We’re due for another move this upcoming summer. And no – we don’t know where yet. This move will have our son attending his fourth elementary school and our daughter attending her second, which are standard numbers among military children. We have a list of potential places we could go next (not that any of them are guaranteed) so I’ve been casually researching and anxiously awaiting to hear where we will spend our next two years. Now that our children are getting older, the impact of our frequent moves is greater than ever before. And now more than ever, we’re factoring the quality of schools into our research. I’ve spent most of my professional career working in the education field via one realm or another. I’ve taught preschool and college courses and everything in between. I’ve designed both in-person and online courses, I’ve created content, and I’ve collected and interpreted education data. And I have some thoughts on the education system as a whole and how military children are impacted by the status quo.

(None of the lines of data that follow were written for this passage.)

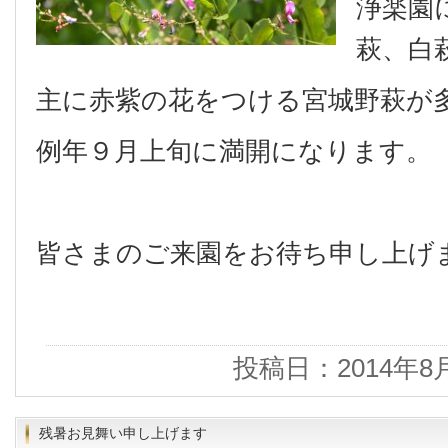
浄楽園
萩、白
主に赤紫の花をつける宮城野萩が
例年９月上旬に満開になります。
皆さまのご来園をお待ち申し上げ
投稿日：2014年8
残暑お見舞い申し上げます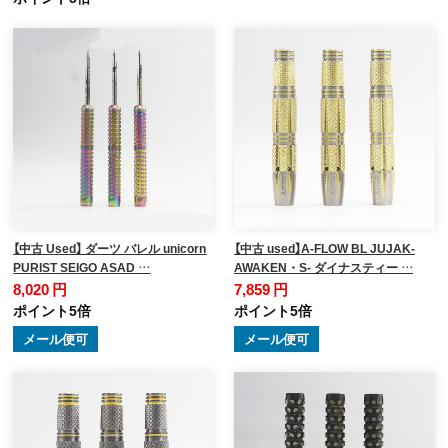
【中古 Used】 ダーツ バレル unicorn
【中古 used】A-FLOW BL JUJAK-
PURIST SEIGO ASAD …
AWAKEN・S- ダイナスティー …
8,020 円
7,859 円
ポイント5倍
ポイント5倍
メール便可
メール便可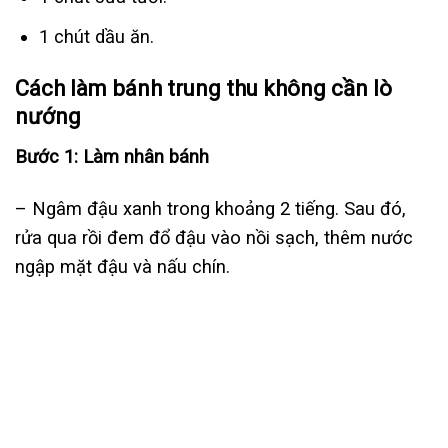
1 chút dầu ăn.
Cách làm bánh trung thu không cần lò
nướng
Bước 1: Làm nhân bánh
– Ngâm đậu xanh trong khoảng 2 tiếng. Sau đó,
rửa qua rồi đem đổ đậu vào nồi sạch, thêm nước
ngập mặt đậu và nấu chín.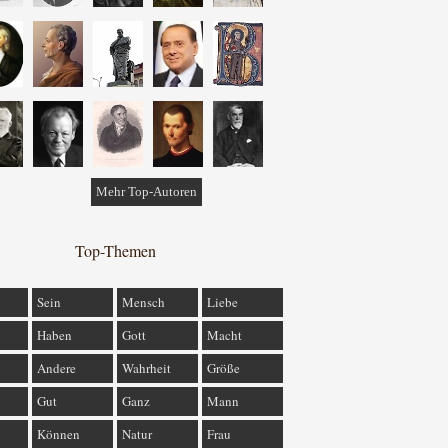
Mehr Top-Autoren
Top-Themen
Sein
Mensch
Liebe
Haben
Gott
Macht
Andere
Wahrheit
Größe
Gut
Ganz
Mann
Können
Natur
Frau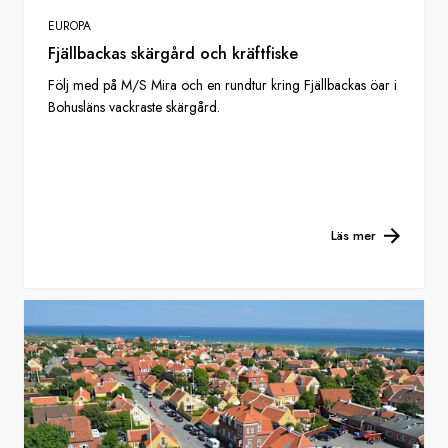
EUROPA
Fjällbackas skärgård och kräftfiske
Följ med på M/S Mira och en rundtur kring Fjällbackas öar i
Bohusläns vackraste skärgård.
Läs mer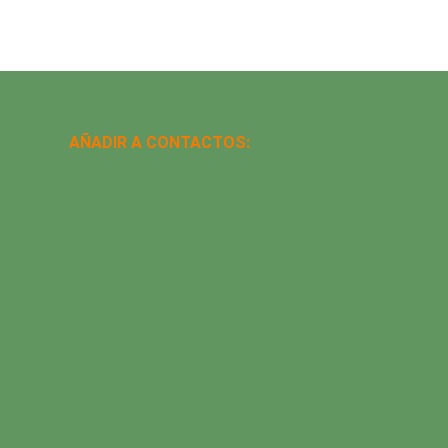
AÑADIR A CONTACTOS: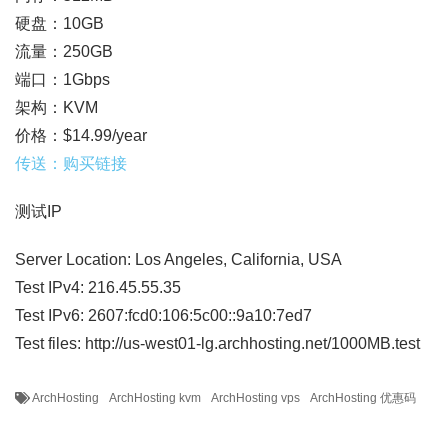
硬盘：10GB
流量：250GB
端口：1Gbps
架构：KVM
价格：$14.99/year
传送：购买链接
测试IP
Server Location: Los Angeles, California, USA
Test IPv4: 216.45.55.35
Test IPv6: 2607:fcd0:106:5c00::9a10:7ed7
Test files: http://us-west01-lg.archhosting.net/1000MB.test
ArchHosting
ArchHosting kvm
ArchHosting vps
ArchHosting 优惠码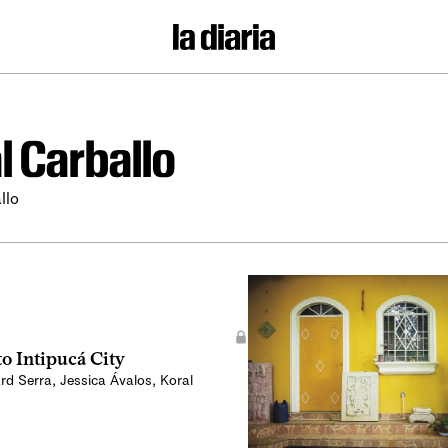
l Carballo
llo
o Intipucá City
rd Serra
,
Jessica Ávalos
,
Koral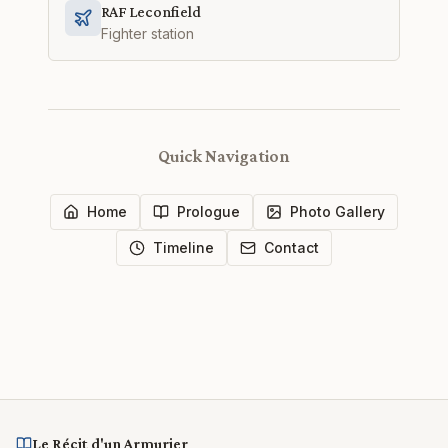
RAF Leconfield
Fighter station
Quick Navigation
Home
Prologue
Photo Gallery
Timeline
Contact
Le Récit d'un Armurier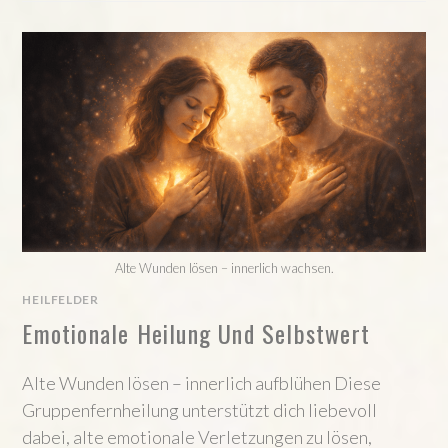
FÜR
DEIN
PERSÖNLICHES
THEMA
Alte Wunden lösen – innerlich wachsen.
HEILFELDER
Emotionale Heilung Und Selbstwert
Alte Wunden lösen – innerlich aufblühen Diese
Gruppenfernheilung unterstützt dich liebevoll
dabei, alte emotionale Verletzungen zu lösen,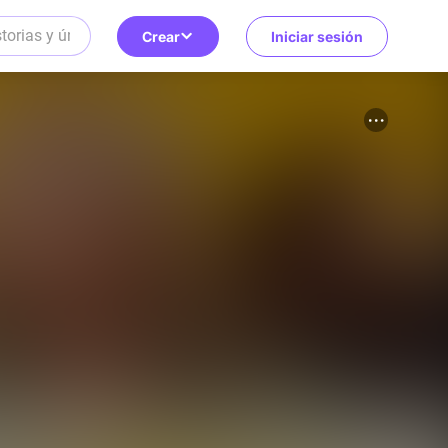
Crear
Iniciar sesión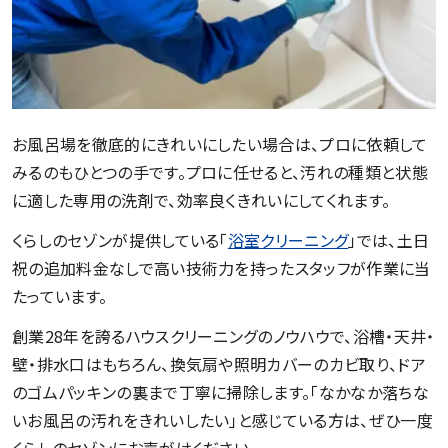
お風呂場を徹底的にきれいにしたい場合は、プロに依頼して
みるのもひとつの手です。プロに任せると、汚れの種類と状態
に適した専用の洗剤で、効率良くきれいにしてくれます。
くらしのセゾンが提供している「
浴室クリーニング
」では、土日
祝の追加料金なしで高い技術力を持ったスタッフが作業に当
たっています。
創業28年を誇るハウスクリーニングのノウハウで、浴槽・天井・
壁・排水口はもちろん、換気扇や照明カバーのカビ取り、ドア
のゴムパッキンの裏まで丁寧に掃除します。「なかなか落ちな
いお風呂の汚れをきれいしたい」と感じている方は、ぜひ一度
くらしのセゾンにお声がけください。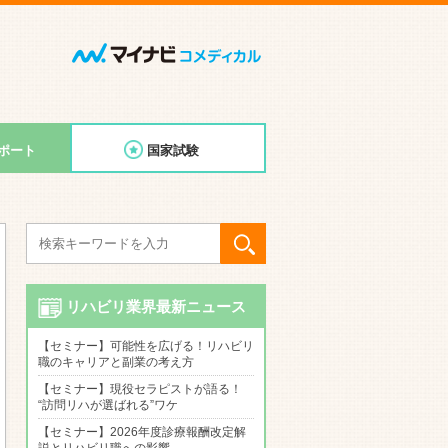
ポート
国家試験
リハビリ業界最新ニュース
【セミナー】可能性を広げる！リハビリ
職のキャリアと副業の考え方
【セミナー】現役セラピストが語る！
“訪問リハが選ばれる”ワケ
【セミナー】2026年度診療報酬改定解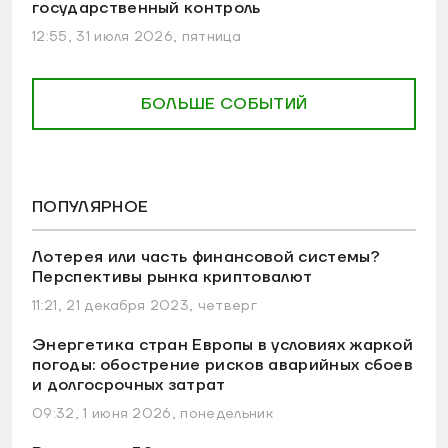
государственный контроль
12:55, 31 июля 2026, пятница
БОЛЬШЕ СОБЫТИЙ
ПОПУЛЯРНОЕ
Лотерея или часть финансовой системы?
Перспективы рынка криптовалют
11:21, 21 декабря 2023, четверг
Энергетика стран Европы в условиях жаркой
погоды: обострение рисков аварийных сбоев
и долгосрочных затрат
09:32, 1 июня 2026, понедельник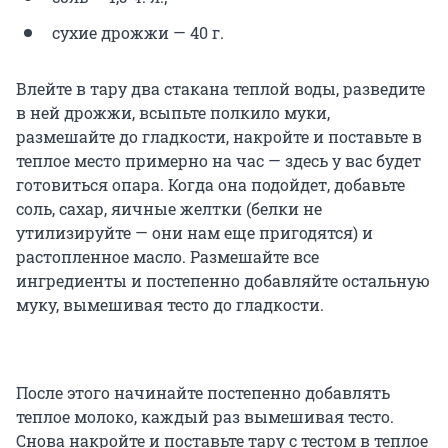
сухие дрожжи — 40 г.
Влейте в тару два стакана теплой воды, разведите
в ней дрожжи, всыпьте полкило муки,
размешайте до гладкости, накройте и поставьте в
теплое место примерно на час — здесь у вас будет
готовиться опара. Когда она подойдет, добавьте
соль, сахар, яичные желтки (белки не
утилизируйте — они нам еще пригодятся) и
растопленное масло. Размешайте все
ингредиенты и постепенно добавляйте остальную
муку, вымешивая тесто до гладкости.
После этого начинайте постепенно добавлять
теплое молоко, каждый раз вымешивая тесто.
Снова накройте и поставьте тару с тестом в теплое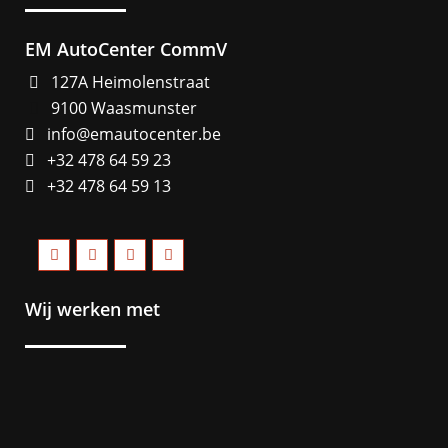
EM AutoCenter CommV
127A Heimolenstraat
9100 Waasmunster
info@emautocenter.be
+32 478 64 59 23
+32 478 64 59 13
Wij werken met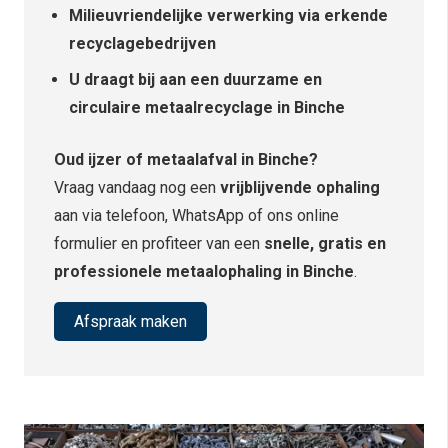
Milieuvriendelijke verwerking via erkende
recyclagebedrijven
U draagt bij aan een duurzame en
circulaire metaalrecyclage in Binche
Oud ijzer of metaalafval in Binche?
Vraag vandaag nog een
vrijblijvende ophaling
aan via telefoon, WhatsApp of ons online
formulier en profiteer van een
snelle, gratis en
professionele metaalophaling in Binche
.
Afspraak maken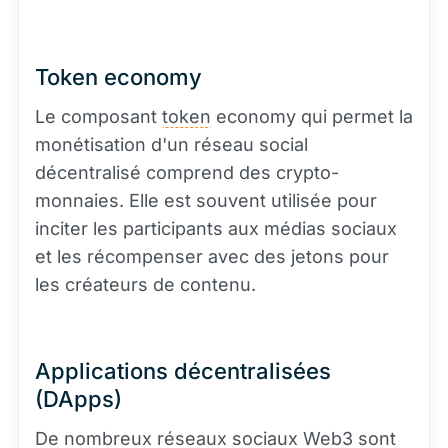
Token economy
Le composant
token
economy qui permet la
monétisation d'un réseau social
décentralisé comprend des crypto-
monnaies. Elle est souvent utilisée pour
inciter les participants aux médias sociaux
et les récompenser avec des jetons pour
les créateurs de contenu.
Applications décentralisées
(DApps)
De nombreux réseaux sociaux Web3 sont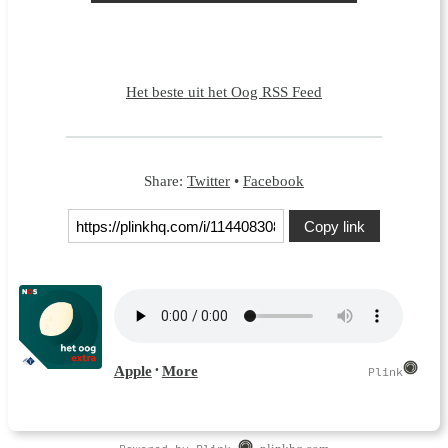
Het beste uit het Oog RSS Feed
Share:
Twitter
•
Facebook
Copy link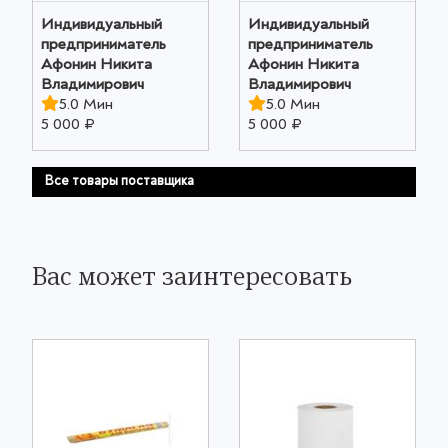
Индивидуальный
Индивидуальный
предприниматель
предприниматель
Афонин Никита
Афонин Никита
Владимирович
Владимирович
5.0 Мин
5.0 Мин
5 000 ₽
5 000 ₽
Все товары поставщика
Вас может заинтересовать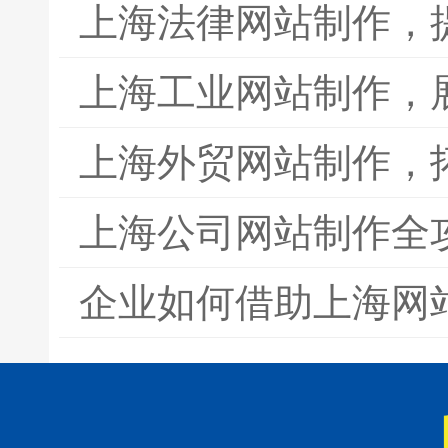
上海法律网站制作，
上海工业网站制作，
上海外贸网站制作，
上海公司网站制作全
企业如何借助上海网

According to the Department of Defense, there are more than 2.7 million active-duty military family members who are well-versed in the outdated adage, “If Uncle Sam wanted you to have a family, he would’ve issued you one.” When I married my husband 15 years ago, I literally became a card-carrying member of an organization that is seemingly both celebrated (“Thank you for your service!”) and somewhat misunderstood (“You’re lucky you get free housing!”) by the general population. My husband is at the point in his career where retirement is within manageable reach, should he decide that 20 years of military service is more than enough for our family. I’ve often said that our decision to remain an active-duty family is based on a simple equation – if the perceived benefits outweigh the drawbacks, he’ll continue to serve. On paper – it appears to be a simple equation but like most things, the reality is much murkier.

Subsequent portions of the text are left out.